At Last by Phil Harrison
The other day I had a dream. I dreamt I arrived at the gates of heaven, heavyshut, pure oak, bevelled and crafted, glinting sharp in the sunlight. St Peter stood to greet me; the big man wore brown, smile set deep against his ruddy cheeks.
“You’re here,” he said.
“I am,” I said.
“Great to see you – been expecting you,” he smiled. “Come on in.”
He pushed gently against the huge door; it swung silently, creakless. I took a couple of steps forward until, at the threshold, one more step up and in, I realised I wasn’t alone. My friends had joined me, but they hovered behind, silently, looking on. None spoke. I realized only I could speak. I looked at them; some were Christians, some Hindus, some Buddhists, some Muslims, some Jews, some atheists. Some god knows what. I stopped, paused. A hesitant St Peter looked at me, patiently, expectantly.

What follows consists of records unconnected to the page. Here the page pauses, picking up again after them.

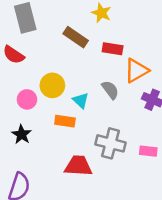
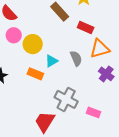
pink circle: (27, 99) -> (14, 35), moved
cyan triangle: (81, 100) -> (51, 61), turned 32
red trapezoid: (78, 166) -> (45, 122), moved, turned -75

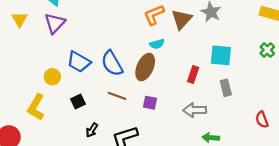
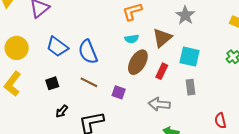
brown triangle: (182, 19) -> (162, 38), moved
brown ellipse: (145, 67) -> (138, 62), moved
yellow circle: (52, 77) -> (17, 48), moved, size x1.5

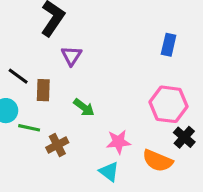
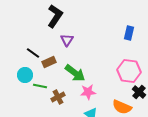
brown rectangle: (43, 90) -> (49, 62), turned 64
green arrow: (84, 107) -> (75, 73), size x1.5
pink star: (118, 142) -> (88, 92), moved

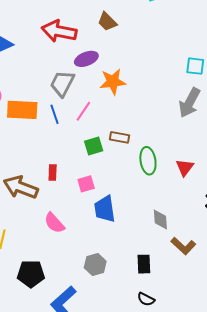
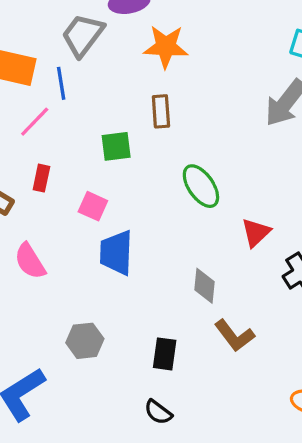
pink line: (83, 111) -> (35, 122), moved
brown rectangle: (119, 137) -> (161, 111), moved, turned 66
green ellipse: (148, 161) -> (201, 186), turned -36
red triangle: (185, 167) -> (256, 233), moved
pink square: (86, 184) -> (93, 206), turned 30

“What about these guys?” I asked him. “My friends. Can they come?”
“Well, Phil,” he replied, soft in the still air, “You know the rules. I’m sorry, but that’s the way things are. Only the right ones.”
I looked at him. He seemed genuinely pained by his answer. I stood, considering. What should I do? I thought about my reference points, and thought about Jesus, the bastard, the outsider, the unacceptable, the drunkard, the fool, the heretic, the criminal, and I knew exactly where I belonged.
“I’ll just stay here then too,” I said, taking my one foot out of heaven. And I’ll tell you, I’d swear I saw something like a grin break across St Peter’s face, and a voice from inside whispered, “At last.”